(Exercise materials begins)

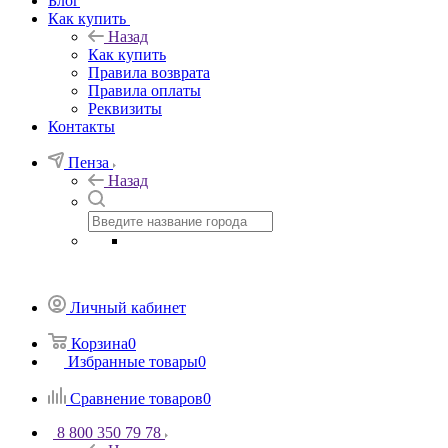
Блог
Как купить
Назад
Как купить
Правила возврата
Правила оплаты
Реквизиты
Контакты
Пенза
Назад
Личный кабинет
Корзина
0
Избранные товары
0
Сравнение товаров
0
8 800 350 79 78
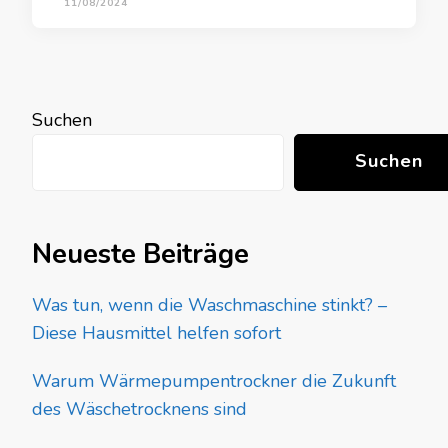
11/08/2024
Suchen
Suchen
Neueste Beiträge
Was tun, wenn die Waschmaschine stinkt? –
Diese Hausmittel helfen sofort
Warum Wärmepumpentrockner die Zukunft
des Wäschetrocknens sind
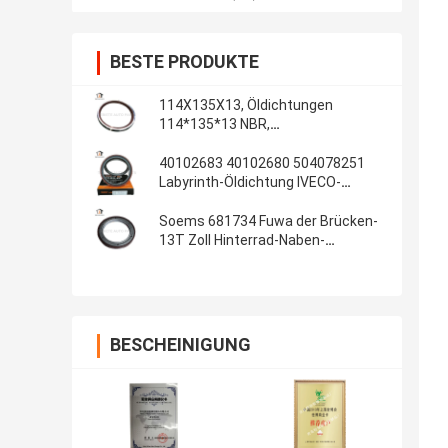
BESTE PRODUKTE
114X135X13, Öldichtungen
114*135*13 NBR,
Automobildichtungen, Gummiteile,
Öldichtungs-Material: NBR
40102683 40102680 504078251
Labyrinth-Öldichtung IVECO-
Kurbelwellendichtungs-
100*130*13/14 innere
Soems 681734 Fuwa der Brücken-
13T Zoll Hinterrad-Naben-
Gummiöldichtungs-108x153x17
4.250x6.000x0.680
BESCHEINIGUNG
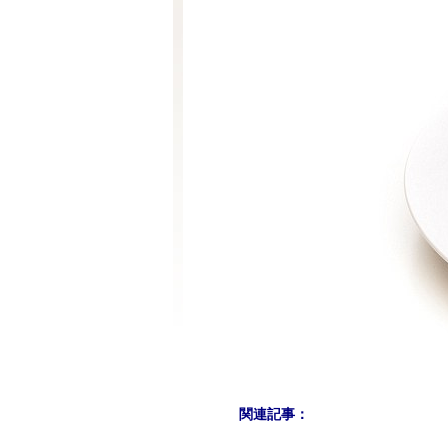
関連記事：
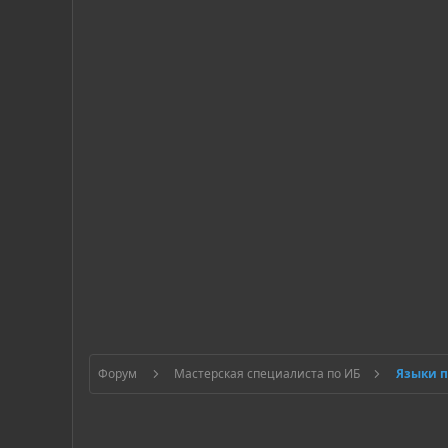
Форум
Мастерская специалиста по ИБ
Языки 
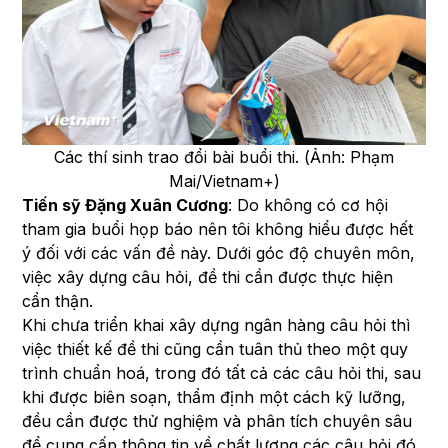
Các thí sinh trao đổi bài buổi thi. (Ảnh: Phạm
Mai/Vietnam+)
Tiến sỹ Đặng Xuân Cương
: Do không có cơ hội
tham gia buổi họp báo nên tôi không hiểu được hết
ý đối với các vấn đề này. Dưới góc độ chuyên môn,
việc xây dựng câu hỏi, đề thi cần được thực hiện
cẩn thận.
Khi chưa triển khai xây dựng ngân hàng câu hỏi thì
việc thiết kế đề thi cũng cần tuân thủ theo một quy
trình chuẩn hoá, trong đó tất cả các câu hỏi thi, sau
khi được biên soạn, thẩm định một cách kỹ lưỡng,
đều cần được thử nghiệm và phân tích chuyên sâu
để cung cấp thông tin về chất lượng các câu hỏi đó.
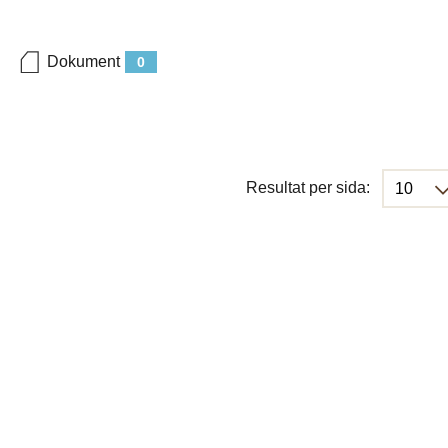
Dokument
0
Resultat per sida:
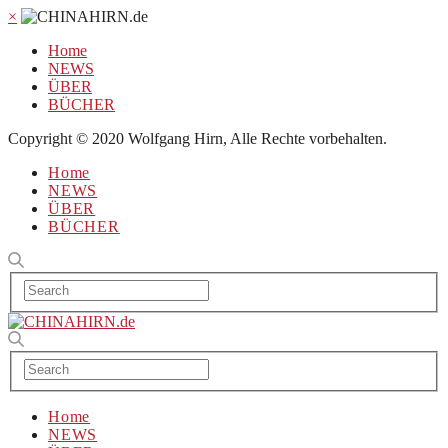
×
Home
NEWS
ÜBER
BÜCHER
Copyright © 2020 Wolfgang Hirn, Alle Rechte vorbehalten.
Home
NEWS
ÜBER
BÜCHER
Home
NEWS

(Exercise materials ends)

| What to produce |
The job is to copy all the records precisely while omitting any picture.

| Expected answer |
Блог
Как купить
Назад
Как купить
Правила возврата
Правила оплаты
Реквизиты
Контакты
Пенза
Назад
Личный кабинет
Корзина
0
Избранные товары
0
Сравнение товаров
0
8 800 350 79 78
11/08/2024
Suchen
Suchen
Neueste Beiträge
Was tun, wenn die Waschmaschine stinkt? –
Diese Hausmittel helfen sofort
Warum Wärmepumpentrockner die Zukunft
des Wäschetrocknens sind
BESTE PRODUKTE
114X135X13, Öldichtungen
114*135*13 NBR,
Automobildichtungen, Gummiteile,
Öldichtungs-Material: NBR
40102683 40102680 504078251
Labyrinth-Öldichtung IVECO-
Kurbelwellendichtungs-
100*130*13/14 innere
Soems 681734 Fuwa der Brücken-
13T Zoll Hinterrad-Naben-
Gummiöldichtungs-108x153x17
4.250x6.000x0.680
BESCHEINIGUNG
関連記事：
Форум
Мастерская специалиста по ИБ
Языки 
Các thí sinh trao đổi bài buổi thi. (Ảnh: Phạm
Mai/Vietnam+)
Tiến sỹ Đặng Xuân Cương
: Do không có cơ hội
tham gia buổi họp báo nên tôi không hiểu được hết
ý đối với các vấn đề này. Dưới góc độ chuyên môn,
việc xây dựng câu hỏi, đề thi cần được thực hiện
cẩn thận.
Khi chưa triển khai xây dựng ngân hàng câu hỏi thì
việc thiết kế đề thi cũng cần tuân thủ theo một quy
trình chuẩn hoá, trong đó tất cả các câu hỏi thi, sau
khi được biên soạn, thẩm định một cách kỹ lưỡng,
đều cần được thử nghiệm và phân tích chuyên sâu
để cung cấp thông tin về chất lượng các câu hỏi đó.
Dokument
0
Resultat per sida:
×
Home
NEWS
ÜBER
BÜCHER
Copyright © 2020 Wolfgang Hirn, Alle Rechte vorbehalten.
Home
NEWS
ÜBER
BÜCHER
Home
NEWS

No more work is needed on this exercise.